El doctor Gunther Von Hagens me parece uno de esos monstruos vivos más crueles que ha dado la medicina. Sus autopsias en directo, que provocan las vomitonas de muchos de los asistentes, son un mero mercado para el morbo. La BBC se prestó hace unos meses a emitir uno de sus trabajos en directo. ¿Es qué nadie es capaz de decirle a este buen señor que actúa siempre con un gorro negro de malote de película de serie negra, que respete el cuerpo de los difuntos? ¡Cómo no voy a entender que se realice una autopsia!, pero otra cosa es usar del finado para el lucimiento personal del carnicero. Sus exposiciones de Los mundos del cuerpo no son lugares para ilustrarse, como él mismo ha dicho, sino cementerios sin tumba en los que no se ve más que el protagonismo de un doctor siniestro.

Carlos Bosch


Sr. Director, me extraña que en su publicación no haya habido todavía ninguna referencia al premio Cervantes de este año, Gonzalo Rojas. Me parece que es un descuido imperdonable a sabiendas de que sus poesías deben formar parte de la antología de lo inmejorable.
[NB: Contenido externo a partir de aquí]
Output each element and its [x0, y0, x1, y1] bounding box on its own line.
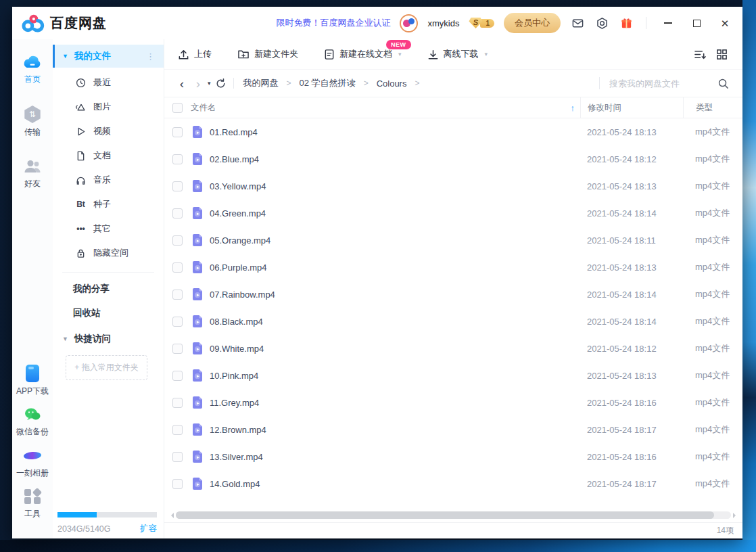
table-row[interactable]: 05.Orange.mp4 2021-05-24 18:11 mp4文件 — [164, 227, 742, 254]
offline-download-button[interactable]: 离线下载 ▾ — [427, 48, 488, 60]
close-button[interactable]: ✕ — [715, 14, 734, 32]
rail-item-transfer[interactable]: ⇅ 传输 — [24, 106, 41, 138]
new-online-doc-button[interactable]: NEW 新建在线文档 ▾ — [324, 48, 402, 60]
row-checkbox[interactable] — [172, 181, 183, 191]
sidebar-item-recycle-bin[interactable]: 回收站 — [53, 301, 164, 325]
table-row[interactable]: 14.Gold.mp4 2021-05-24 18:17 mp4文件 — [164, 470, 742, 497]
sidebar-item-other[interactable]: ••• 其它 — [53, 216, 164, 241]
sort-ascending-icon[interactable]: ↑ — [571, 103, 575, 113]
sidebar-item-hidden-space[interactable]: 隐藏空间 — [53, 241, 164, 265]
file-name[interactable]: 10.Pink.mp4 — [210, 371, 580, 381]
new-folder-button[interactable]: 新建文件夹 — [237, 48, 298, 60]
drop-favorite-folder-zone[interactable]: + 拖入常用文件夹 — [66, 355, 147, 380]
table-row[interactable]: 03.Yellow.mp4 2021-05-24 18:13 mp4文件 — [164, 172, 742, 200]
select-all-checkbox[interactable] — [172, 103, 183, 113]
back-button[interactable]: ‹ — [174, 77, 190, 90]
history-caret-icon[interactable]: ▾ — [208, 80, 211, 87]
upload-button[interactable]: 上传 — [178, 48, 212, 60]
scroll-left-arrow-icon[interactable] — [168, 513, 174, 518]
scrollbar-thumb[interactable] — [176, 511, 714, 519]
row-checkbox[interactable] — [172, 452, 183, 462]
file-name[interactable]: 05.Orange.mp4 — [210, 235, 580, 246]
breadcrumb-root[interactable]: 我的网盘 — [243, 77, 279, 89]
sort-order-icon[interactable] — [694, 49, 707, 60]
file-name[interactable]: 13.Silver.mp4 — [210, 452, 580, 462]
table-row[interactable]: 13.Silver.mp4 2021-05-24 18:16 mp4文件 — [164, 443, 742, 470]
rail-item-app-download[interactable]: APP下载 — [16, 365, 49, 397]
rail-item-tools[interactable]: 工具 — [24, 488, 41, 520]
row-checkbox[interactable] — [172, 154, 183, 164]
gift-icon[interactable] — [619, 16, 634, 30]
row-checkbox[interactable] — [172, 344, 183, 354]
file-name[interactable]: 12.Brown.mp4 — [210, 425, 580, 435]
table-row[interactable]: 07.Rainbow.mp4 2021-05-24 18:14 mp4文件 — [164, 281, 742, 308]
scrollbar-track[interactable] — [176, 511, 731, 519]
expand-storage-link[interactable]: 扩容 — [140, 523, 157, 534]
refresh-icon[interactable] — [215, 78, 227, 89]
file-name[interactable]: 14.Gold.mp4 — [210, 479, 580, 489]
horizontal-scrollbar[interactable] — [168, 511, 738, 520]
row-checkbox[interactable] — [172, 317, 183, 327]
minimize-button[interactable] — [659, 14, 678, 32]
avatar[interactable] — [400, 14, 418, 32]
row-checkbox[interactable] — [172, 262, 183, 273]
rail-item-home[interactable]: 首页 — [22, 53, 43, 85]
maximize-button[interactable] — [687, 14, 706, 32]
mail-icon[interactable] — [570, 16, 585, 30]
file-name[interactable]: 09.White.mp4 — [210, 344, 580, 354]
table-row[interactable]: 06.Purple.mp4 2021-05-24 18:13 mp4文件 — [164, 254, 742, 281]
breadcrumb-current[interactable]: Colours — [377, 78, 407, 89]
sidebar-item-my-share[interactable]: 我的分享 — [53, 277, 164, 301]
table-row[interactable]: 10.Pink.mp4 2021-05-24 18:13 mp4文件 — [164, 362, 742, 389]
row-checkbox[interactable] — [172, 425, 183, 435]
table-row[interactable]: 11.Grey.mp4 2021-05-24 18:16 mp4文件 — [164, 389, 742, 416]
sidebar-item-recent[interactable]: 最近 — [53, 70, 164, 95]
table-row[interactable]: 04.Green.mp4 2021-05-24 18:14 mp4文件 — [164, 200, 742, 227]
column-header-time[interactable]: 修改时间 — [580, 97, 683, 118]
rail-item-photos[interactable]: 一刻相册 — [16, 447, 49, 479]
file-name[interactable]: 03.Yellow.mp4 — [210, 181, 580, 191]
breadcrumb-folder[interactable]: 02 学自然拼读 — [300, 77, 356, 89]
row-checkbox[interactable] — [172, 208, 183, 218]
sidebar-item-torrents[interactable]: Bt 种子 — [53, 192, 164, 216]
settings-gear-icon[interactable] — [594, 16, 609, 30]
rail-item-wechat-backup[interactable]: 微信备份 — [16, 407, 49, 438]
row-checkbox[interactable] — [172, 479, 183, 489]
scroll-right-arrow-icon[interactable] — [733, 513, 738, 518]
column-header-type[interactable]: 类型 — [683, 97, 742, 118]
row-checkbox[interactable] — [172, 398, 183, 408]
row-checkbox[interactable] — [172, 290, 183, 300]
search-input[interactable] — [609, 78, 717, 89]
file-name[interactable]: 11.Grey.mp4 — [210, 398, 580, 408]
grid-view-icon[interactable] — [716, 49, 728, 60]
sidebar-item-my-files[interactable]: ▼ 我的文件 ⋮ — [53, 45, 164, 68]
table-row[interactable]: 02.Blue.mp4 2021-05-24 18:12 mp4文件 — [164, 145, 742, 172]
more-vertical-icon[interactable]: ⋮ — [146, 51, 156, 62]
file-name[interactable]: 04.Green.mp4 — [210, 208, 580, 218]
username[interactable]: xmykids — [427, 18, 459, 28]
sidebar-item-music[interactable]: 音乐 — [53, 168, 164, 192]
file-name[interactable]: 08.Black.mp4 — [210, 317, 580, 327]
file-name[interactable]: 01.Red.mp4 — [210, 127, 580, 137]
expand-triangle-icon[interactable]: ▼ — [62, 53, 68, 60]
forward-button[interactable]: › — [190, 77, 206, 90]
row-checkbox[interactable] — [172, 235, 183, 246]
member-center-button[interactable]: 会员中心 — [504, 13, 561, 33]
table-row[interactable]: 01.Red.mp4 2021-05-24 18:13 mp4文件 — [164, 118, 742, 145]
table-row[interactable]: 09.White.mp4 2021-05-24 18:12 mp4文件 — [164, 335, 742, 362]
sidebar-item-quick-access[interactable]: ▼ 快捷访问 — [53, 327, 164, 351]
offline-download-caret-icon[interactable]: ▾ — [485, 51, 488, 58]
svip-badge[interactable]: S 1 — [469, 18, 494, 28]
rail-item-friends[interactable]: 好友 — [23, 158, 42, 189]
new-doc-caret-icon[interactable]: ▾ — [398, 51, 402, 58]
table-row[interactable]: 08.Black.mp4 2021-05-24 18:14 mp4文件 — [164, 308, 742, 335]
row-checkbox[interactable] — [172, 371, 183, 381]
file-name[interactable]: 07.Rainbow.mp4 — [210, 290, 580, 300]
search-icon[interactable] — [717, 78, 729, 89]
file-name[interactable]: 02.Blue.mp4 — [210, 154, 580, 164]
sidebar-item-pictures[interactable]: 图片 — [53, 95, 164, 119]
column-header-name[interactable]: 文件名 — [191, 102, 216, 114]
enterprise-promo-link[interactable]: 限时免费！百度网盘企业认证 — [276, 17, 390, 29]
sidebar-item-videos[interactable]: 视频 — [53, 119, 164, 143]
row-checkbox[interactable] — [172, 127, 183, 137]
Si su primera época es un poco inconsistente en imaginación y recursos líricos, su creación posterior es inigualable. Creo que recientemente han salido publicadas sus poesías completas en Visor con el título Metamorfosis de lo mismo. El escritor Juan Bonilla ha dicho de él que es un malabarista de las palabras, "tres pelotitas para dos manos". Pero más allá de sus trucos verbales, es un buscador de la verdad y un hombre que no se queda en la superficie de las cosas.